Actual vs imagined parenting


As a child, I had a very clear view of the perfect mother.  She was my castle-on-a-cloud daydream for myself, and I hoped to become her someday for the benefit of my own children.  But I have had to accept that I am not that person.  One of the many lessons I've had to learn as a parent is that my personality didn't magically disappear at the moment of birth, to be replaced by a new creature designed for raising children.  Indeed one of the most surprising things about becoming a parent has been how very much I am still the person I was before.  With all the flaws and foibles that entails.

The perfect mother I imagined was a calm, nurturing earth-goddess.  She didn't just hold some of the leftie ideals that I hold politically, she carried them out in every-day life with a glorious hippy-aura of universal love, supreme forgiveness and infinite patience.  (Feel free to picture her in a flowing white gown through a soft-focus lens.)

Well I am not, and never have been, particularly calm.  Acquaintances have mistaken me for such, but that's my polite, still-scared-of-strangers front.  My nearest and dearest bear the full brunt of the subsequent frustration that regularly boils over into ranty, tantrum-y yelling matches... often with inanimate objects.  I am moody, easily irritated, and frankly often plain difficult to live with.  Not serene.

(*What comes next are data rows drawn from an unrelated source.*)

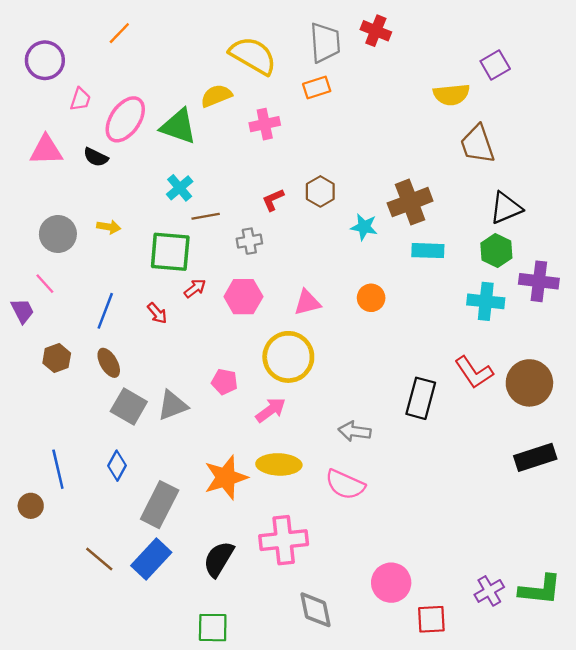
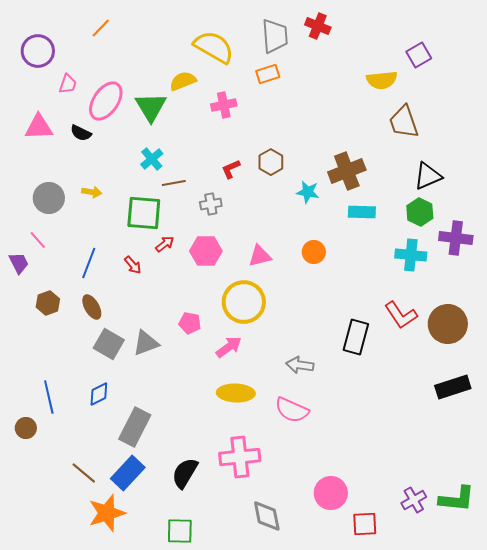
green triangle: (178, 126) -> (151, 107), turned 40
blue diamond: (117, 466) -> (99, 394), turned 35
orange star: (226, 477) -> (107, 513), moved

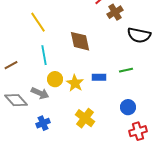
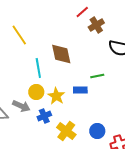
cyan line: (44, 55) -> (38, 68), moved
green line: (126, 70) -> (97, 76), moved
blue circle: (128, 107) -> (97, 131), moved
blue cross: (43, 123) -> (44, 116), moved

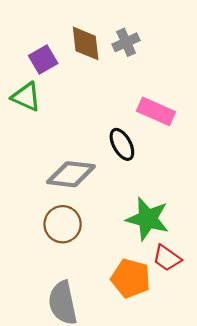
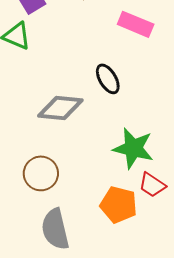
pink rectangle: (156, 111) -> (136, 24), moved
brown circle: (63, 224) -> (41, 173), moved

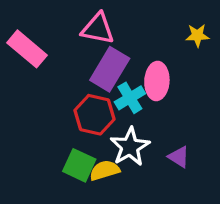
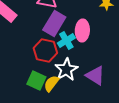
purple triangle: (179, 157) -> (95, 76), size x1.5
yellow semicircle: (105, 170) -> (51, 84), turned -36

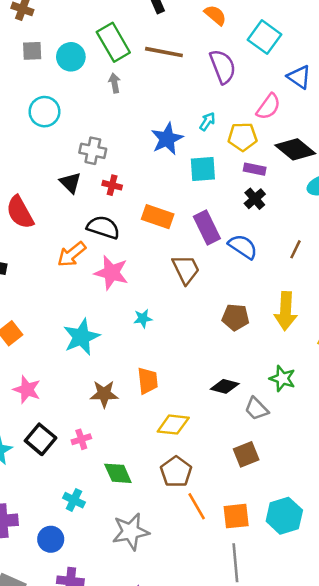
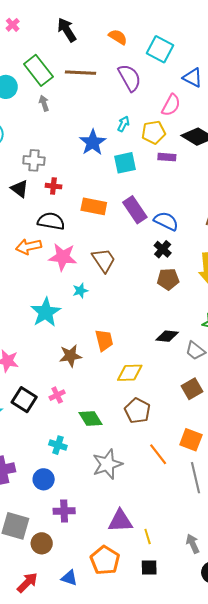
black cross: (255, 199) -> (163, 249), moved
orange arrow: (72, 254) -> (28, 247), turned 35
brown trapezoid: (186, 269) -> (104, 260), moved
cyan star: (143, 318) -> (80, 291), moved
orange line: (197, 506) -> (158, 454), moved
orange square: (236, 516) -> (191, 440), turned 35

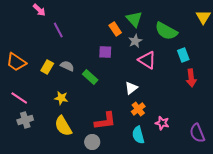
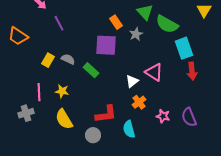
green triangle: (134, 19) -> (145, 12), moved
purple square: (105, 52) -> (106, 45), size x1.6
cyan rectangle: (183, 55) -> (184, 48), size x1.5
pink triangle: (147, 60) -> (154, 72), moved
orange trapezoid: (16, 62) -> (18, 36), moved
pink line: (19, 98) -> (39, 92), moved, turned 54
purple semicircle: (197, 133) -> (189, 117), moved
cyan semicircle: (138, 135) -> (129, 129), moved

I don't think anyone could describe me as an earth-goddess, calm or otherwise, either.  As I have written, my attempts to grow a few veggies didn't go so well, and that lack can pretty much be extended to my life and personality beyond the garden.  If I were a deity, I'd be more akin to Thor - throwing hammers about when the mood takes me; or perhaps Dionysus - getting pissed as if that were my royal right - than any of the life-giving feminine types I used to worship.

And forget hippy.  The dresses didn't suit me as a teenager and do even less for my figure now; in any case I lean ever further towards cynicism than love of my fellow man.  'Universal love'?  More like 'universal contempt'.

I never actually thought much about the word 'patience' before parenthood.  I didn't need to until mine was actually tested - and I have been found severely lacking.

I am quite forgiving I think, but then I have to be or I'd be guilty of hypocrisy on top of all my other parenting crimes.  And when it comes to my children (unlike my veggies), I would give myself some credit for being 'nurturing'.

So that's two out of... six?... perfect-mother characteristics?  Surely a fail in anyone's book.

But there is some good news.  Firstly, my innocent child isn't judging what sort of a mother I am - he just knows that I'm the mummy, and that's good enough for him.  I am aware that even if I were officially abusive he'd have this attitude, so I find his love humbling rather than validating; a challenge to match his trust in me as much as I humanly can.

Secondly, countering my efforts, there is the realisation of how little effect I actually have on him anyway.  While a parent certainly can do plenty of damage to their child, most of us don't.  When worrying about my skills just pre-parenthood, a gorgeous friend suggested that it's pretty simple - they just need love.  Oh, and boundaries.  Love and boundaries she said were the basic rules of good-enough parenting.  And it seems to be true.  His personality is his own, and as long as I meet his primary physical and emotional needs the rest is largely beyond my control.

And finally, I realise that my actual personality, rather than the perfect one I imagined, has some benefits of its own.  That earth-mother might never have yelled, but would she ever have laughed hysterically at her child's jokes either?  Could I picture her wrestling a one-year-old in mutual shrieks of joy on the lounge-room floor, or agreeing that dribbly-farty-face-noises are the height of comedy?  My occasional (okay, regular) lack of organisation and inability to stick to schedules, with subsequent making-it-up-as-I-go-along-ness might even teach my children something about adaptability.  And my overall flawed and subsequently self-forgiving nature might just teach them to forgive themselves their own perceived flaws, and give them the opportunity to revel in their glorious, messy, unique humanity.

I am no perfect mother.  But perhaps this knock-around gal is a fairly decent, and pretty darn fun mum instead.